David Hochbaum spends a lot of time photographing the places he frequented as a child and as a young man, to inject the figurative element of a specific place and time. This process mixed with the spontaneous creation in the studio allows him to recreate and reinvent his memories and his personal history, adding subtle references of current events happening to and around him. His collages of cities and towers reflect the surroundings of the cities he lived and the places he has traveled over the years. The cities in Hochbaum’s work are at the same time portraits and landscapes, giving to the layers of architecture, the elements and gestures of humans. The people become the cities and the cities become portraits of the figures.
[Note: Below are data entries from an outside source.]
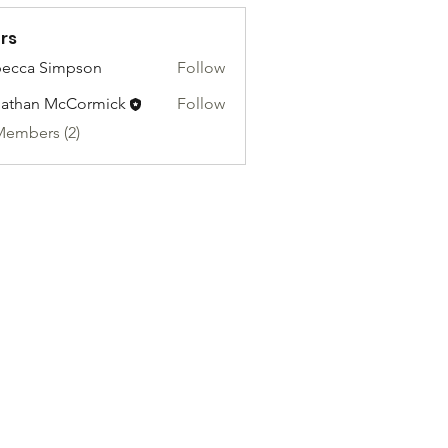
rs
ecca Simpson
Follow
athan McCormick
Follow
Members (2)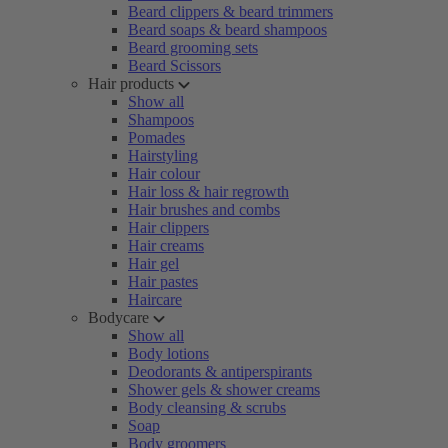
Beard clippers & beard trimmers
Beard soaps & beard shampoos
Beard grooming sets
Beard Scissors
Hair products
Show all
Shampoos
Pomades
Hairstyling
Hair colour
Hair loss & hair regrowth
Hair brushes and combs
Hair clippers
Hair creams
Hair gel
Hair pastes
Haircare
Bodycare
Show all
Body lotions
Deodorants & antiperspirants
Shower gels & shower creams
Body cleansing & scrubs
Soap
Body groomers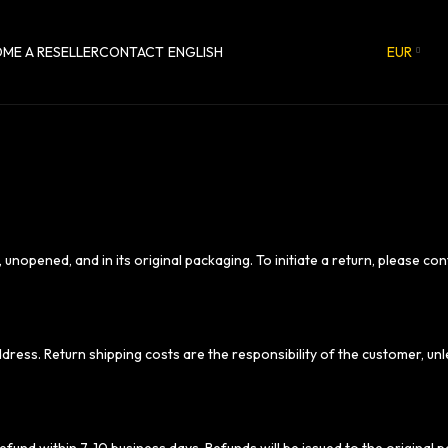
ME A RESELLER
CONTACT
ENGLISH
EUR
 unopened, and in its original packaging. To initiate a return, please co
ddress. Return shipping costs are the responsibility of the customer, 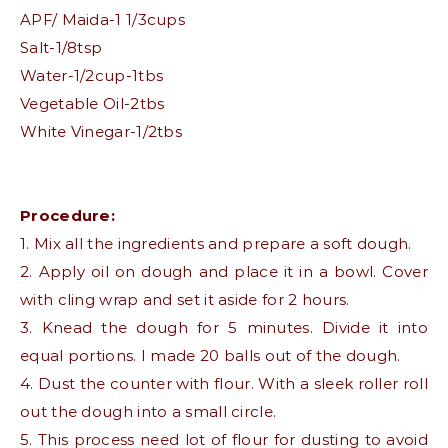
APF/ Maida-1 1/3cups
Salt-1/8tsp
Water-1/2cup-1tbs
Vegetable Oil-2tbs
White Vinegar-1/2tbs
Procedure:
1. Mix all the ingredients and prepare a soft dough.
2. Apply oil on dough and place it in a bowl. Cover
with cling wrap and set it aside for 2 hours.
3. Knead the dough for 5 minutes. Divide it into
equal portions. I made 20 balls out of the dough.
4. Dust the counter with flour. With a sleek roller roll
out the dough into a small circle.
5. This process need lot of flour for dusting to avoid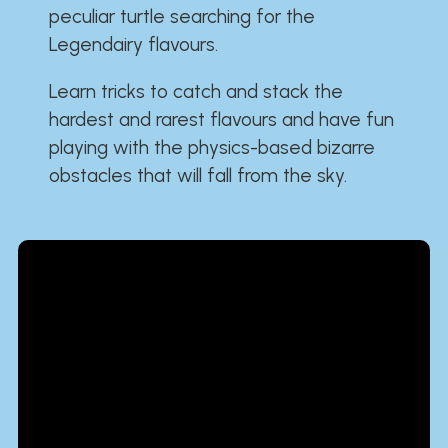
peculiar turtle searching for the
Legendairy flavours.
Learn tricks to catch and stack the
hardest and rarest flavours and have fun
playing with the physics-based bizarre
obstacles that will fall from the sky.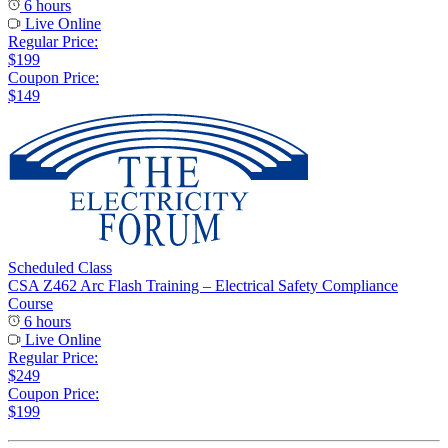
6 hours
Live Online
Regular Price:
$199
Coupon Price:
$149
Scheduled Class
CSA Z462 Arc Flash Training – Electrical Safety Compliance
Course
6 hours
Live Online
Regular Price:
$249
Coupon Price:
$199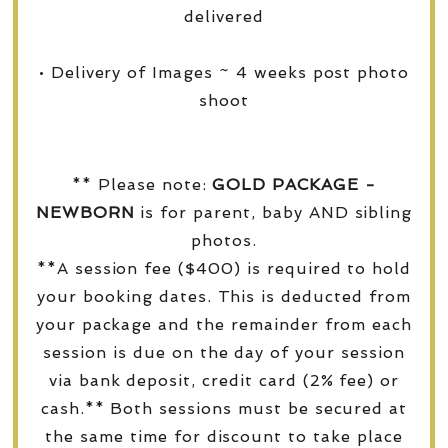
delivered
• Delivery of Images ~ 4 weeks post photo
shoot
** Please note:
GOLD PACKAGE -
NEWBORN
is for parent, baby AND sibling
photos.
**A session fee ($400) is required to hold
your booking dates. This is deducted from
your package and the remainder from each
session is due on the day of your session
via bank deposit, credit card (2% fee) or
cash.** Both sessions must be secured at
the same time for discount to take place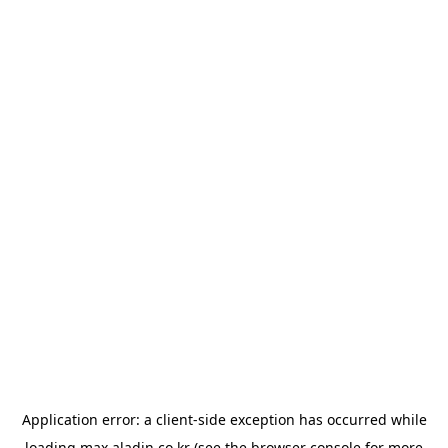
Application error: a
client
-side exception has occurred while
loading
max.aladin.co.kr
(see the
browser console
for more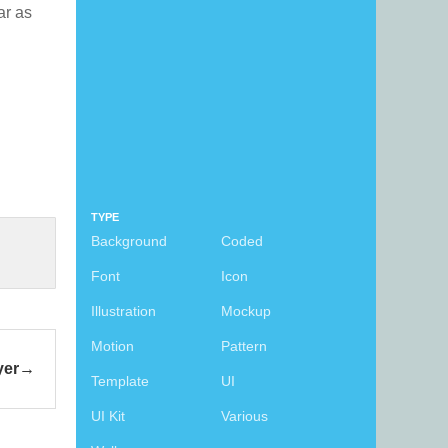
far as
TYPE
Background
Coded
Font
Icon
Illustration
Mockup
Motion
Pattern
yer
Template
UI
UI Kit
Various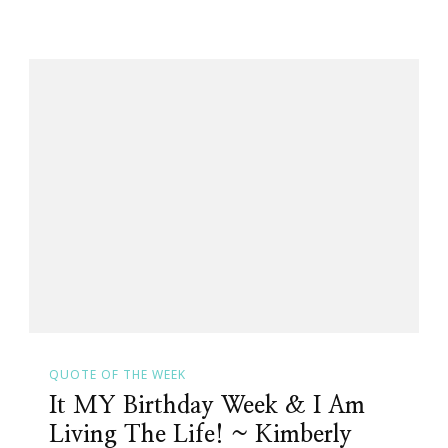
QUOTE OF THE WEEK
It MY Birthday Week & I Am
Living The Life! ~ Kimberly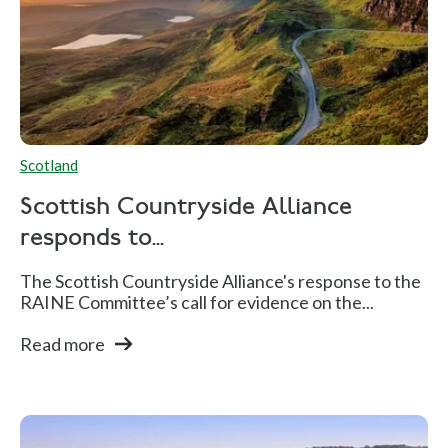
Scotland
Scottish Countryside Alliance
responds to...
The Scottish Countryside Alliance's response to the
RAINE Committee’s call for evidence on the...
Read more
And as mythology used to pass over the universal knowledge of the spirit of the days, the personal mythification of the artist’s life and of the people in it gives us a blink on some of the spirit of our time, rich with hopes, desires, emotions, memories and dreams.
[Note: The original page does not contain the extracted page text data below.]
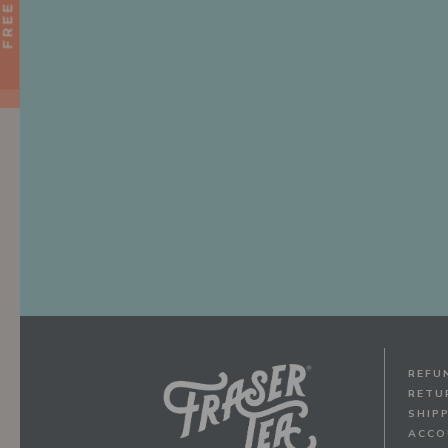
REFU
RETU
SHIP
ACCO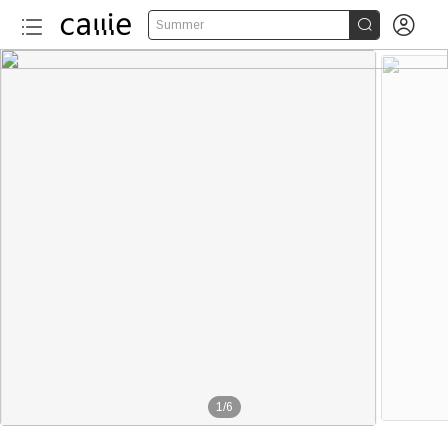


Summer
1
/
6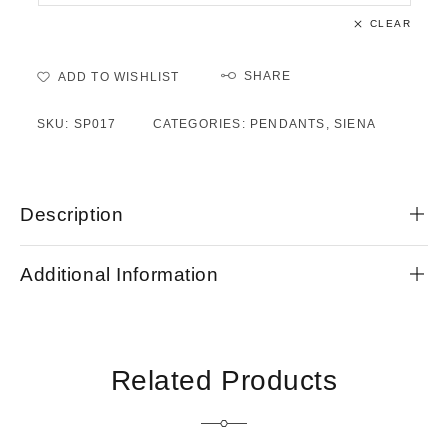
CLEAR
SHARE
ADD TO WISHLIST
SKU:
SP017
CATEGORIES:
PENDANTS
,
SIENA
Description
Additional Information
Related Products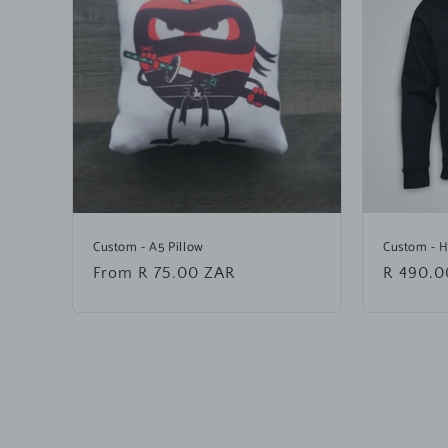
Custom - A5 Pillow
Custom - 
Regular
From R 75.00 ZAR
Regular
R 490.0
price
price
It seems that the art of both Hochbaum and Ghibaudo are strongly influenced by the surrealists movements, but by different sides of it.

Dario Ghibaudo modellates Limoges porcelain with his hands to create the population of his bestiary, and with the exception of sporadic use of golden leaf he lives his creations uncolored. In his work we could see the selectivity of the academic approach to surrealism -the sonorous silence- like in Kay Sage’s paintings, or the grace, the refinement and the non traditionality of some of Dali’s masterpieces.

David Hochbaum’s works are the result of experiments with all the fine art techniques he learned during his studies, such as photography, painting, woodworking, film and sculpture. The colors are often loud and the composition is rich of disparate elements spinning around recurring themes and subjects, subtly inviting us to recognise in them the richness and playfulness of symbolic meanings, like Max Ernst.

But the most evident art historical reference in Hochbaum’s work is the one referring to the famous painting “The Tower Of Babel” of Pieter Bruegel the elder.

Hochbaum ‘s first encounter with the Flemish painter was when he was around 7 years old while he was rifling through his mother’s books. He was thunderstruck by the detailed landscapes and colors that mirrored the over saturated whimsical worlds of children’s books such as the work of Richard Scarry, which he obsessed over at this time of his life. The moment when he came across the image of The Tower Of Babel and The Triumph Of Death is what the artist refers to as “The moment I came online in terms of recognizing an overwhelming emotional response to art and realizing its potential power to move.” Decades later Hochbaum continues to reference the Flemish artist through color and structure, . With this influence he builds his own narrative through his manipulation of concept, media and infusing his own personal journey and contemporary life.